Covid: 153 malati a scuola e attesa per il focolaio a Capri

Redazione,  

Covid: 153 malati a scuola e attesa per il focolaio a Capri

Sono 153 i ragazzini scolastici toccati dal Covid nella settimana appena trascorsa secondo quanto emerge dai dati dell’Asl Napoli 1 che produce analisi sulle classi. Un numero pari ai 154 della scorsa settimana e che mantiene alto il livello dei ragazzi dalla primaria all’ultima classe del liceo contagiati, nei giorni in cui si spinge per la vaccinazione dei ragazzi dai 12 anni in su e che prepara i motori dell’Asl partenopea, ma anche quella delle Asl e scuole delle altre province, verso la vaccinazione dei bimbi dai 5 agli 11 anni al via il 16 dicembre, con una giornata che la Campania dedicherà solo ai bimbi da vaccinare, convincendo i genitori alla dose con i pediatri e le dirigenti scolastiche. I positivi a Napoli questa settimana sono 13 nella scuola d’infanzia, 59 nella primaria, 37 nelle medie e 44 nella secondaria. Intanto scuola in primo piano anche a Capri dove sono attesi i risultati degli oltre 500 analisi sul covid fatti nelle scuole dopo il contagio di 24 studenti nei giorni scorsi che ha portato allo stop delle scuole.

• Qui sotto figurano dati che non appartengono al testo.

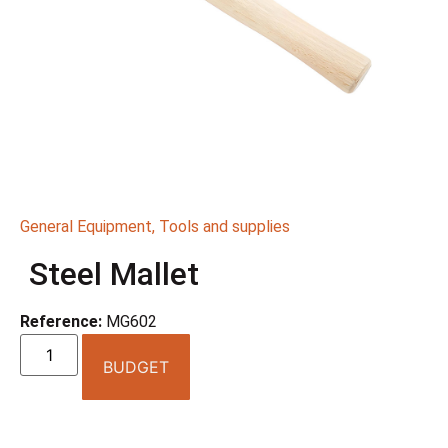
General Equipment
,
Tools and supplies
Steel Mallet
Reference:
MG602
BUDGET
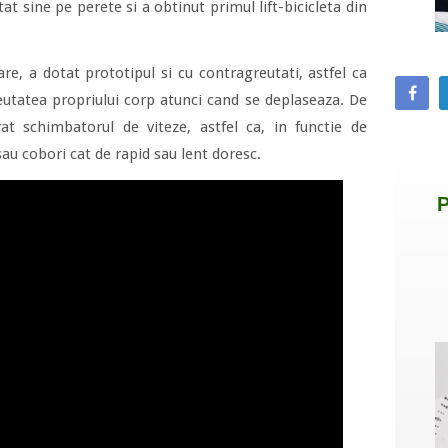
t sine pe perete si a obtinut primul lift-bicicleta din
re, a dotat prototipul si cu contragreutati, astfel ca
reutatea propriului corp atunci cand se deplaseaza. De
at schimbatorul de viteze, astfel ca, in functie de
 sau cobori cat de rapid sau lent doresc.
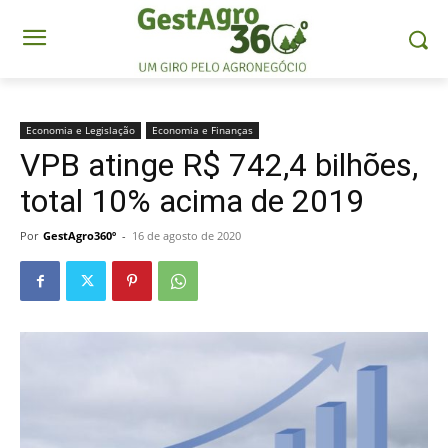
Economia e Legislação
Economia e Finanças
VPB atinge R$ 742,4 bilhões,
total 10% acima de 2019
Por
GestAgro360º
-
16 de agosto de 2020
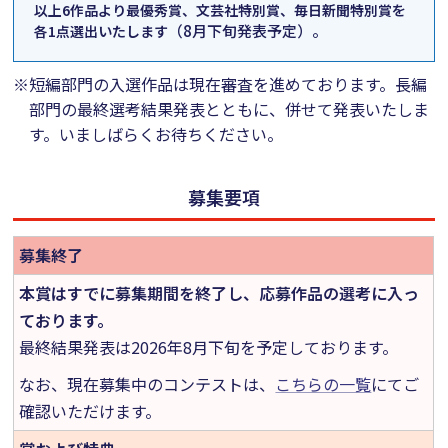
以上6作品より最優秀賞、文芸社特別賞、毎日新聞特別賞を
（8月下旬発表予定）。
各1点選出いたします
※短編部門の入選作品は現在審査を進めております。長編
部門の最終選考結果発表とともに、併せて発表いたしま
す。いましばらくお待ちください。
募集要項
募集終了
本賞はすでに募集期間を終了し、応募作品の選考に入っ
ております。
最終結果発表は2026年8月下旬を予定しております。
なお、現在募集中のコンテストは、
こちらの一覧
にてご
確認いただけます。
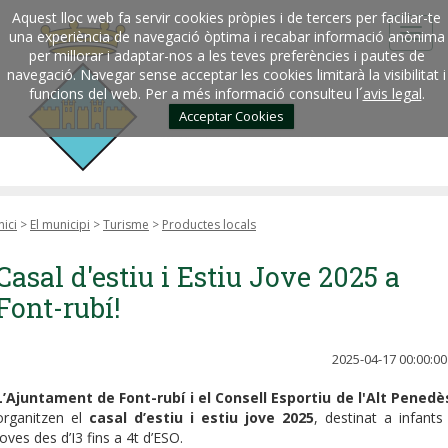
Aquest lloc web fa servir cookies pròpies i de tercers per faciliar-te
una experiència de navegació òptima i recabar informació anònima
per millorar i adaptar-nos a les teves preferències i pautes de
navegació. Navegar sense acceptar les cookies limitarà la visibilitat i
funcions del web. Per a més informació consulteu l´
avis legal
.
Acceptar Cookies
nici
>
El municipi
>
Turisme
>
Productes locals
Casal d'estiu i Estiu Jove 2025 a
Font-rubí!
2025-04-17 00:00:00
L’Ajuntament de Font-rubí i el Consell Esportiu de l'Alt Penedè
organitzen el
casal d’estiu i estiu jove 2025
, destinat a infants 
joves des d’I3 fins a 4t d’ESO.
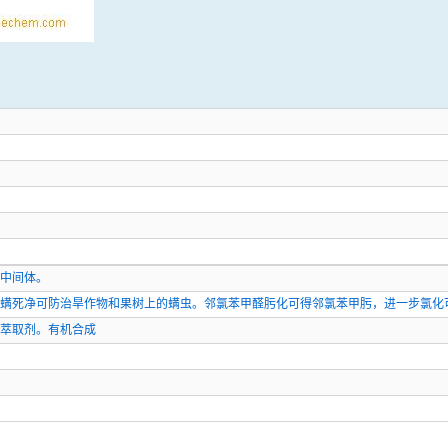
的中间体。
螨死净可防治旱作物和果树上的螨虫。邻氯苯甲醛肟化可得邻氯苯甲肟，进一步氯化
萃取剂。有机合成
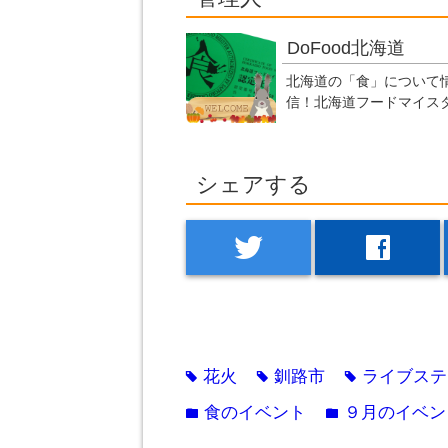
DoFood北海道
北海道の「食」について
信！北海道フードマイス
シェアする
twitter
facebook
花火
釧路市
ライブステ
tag
tag
tag
食のイベント
９月のイベン
folder
folder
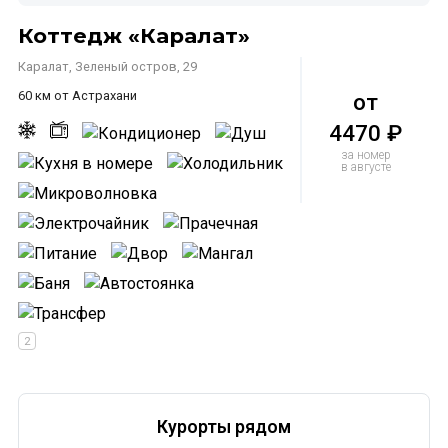
Коттедж «Каралат»
Каралат, Зеленый остров, 29
60 км от Астрахани
от
4470 ₽
за номер
в августе
Курорты рядом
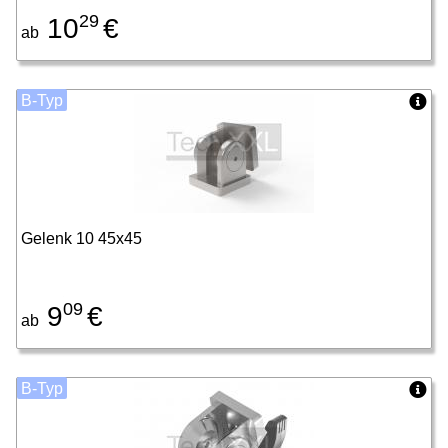
29
10
€
ab
B-Typ
Gelenk 10 45x45
09
9
€
ab
B-Typ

A Napoli il sindaco Gaetano Manfredi resta invece vigilissimo sui contagi per capire come organizzare la possibilità di celebrare Natale e poi Capodanno nelle strade della città, che già in questi giorni sono piene dei turisti da tutta Italia e dall’Europa. “Raccomando a tutti – spiega Manfredi oggi – di andare a vaccinarsi e a rispettare le regole, se ci riusciremo questo ci consentirà di avere un Natale più sereno e più socialità. Cercheremo nei giorni di festa di fare iniziative compatibili con la sicurezza e dunque per il Capodanno decideremo negli ultimi giorni quali saranno le iniziative che manterremo proprio perché vogliamo salvaguardare la sicurezza sanitaria delle persone”.

Intanto a Caserta si è liberato il paziente, dipendente dell’Eni, primo ammalato in Italia del virus Omicron del covid: “Dopo venti giorni di quarantena – afferma – resta la sensazione di aver superato una prova molto dura e senza le conseguenze gravi che hanno subito altre persone. E ciò grazie al vaccino, che ci ha fatto stare tranquilli”. Anche i due figli, la moglie, la madre, la suocera e una badante sono usciti dal covid omicron e potranno uscire. “Da domani potrò tornare a viaggiare – aggiunge il manager – ma in questi venti giorni, oltre all’angoscia e alla spada di Damocle rappresentata dai continui tamponi cui venivamo sottoposti, abbiamo potuto ritrovare la bellezza di stare tutti insieme come non accadeva da tempo. Ripeto per tutti che senza vaccino non saremmo stati mai tranquilli. Per cui spero che anche chi è restio vada a vaccinarsi”. Intanto in Campania peggiora il quadro generale con 1175 positivi a fronte di 32.862 tamponi e un tasso di contagio che risale al 3,57%, dopo il 3,14 di ieri. Una persona è morta.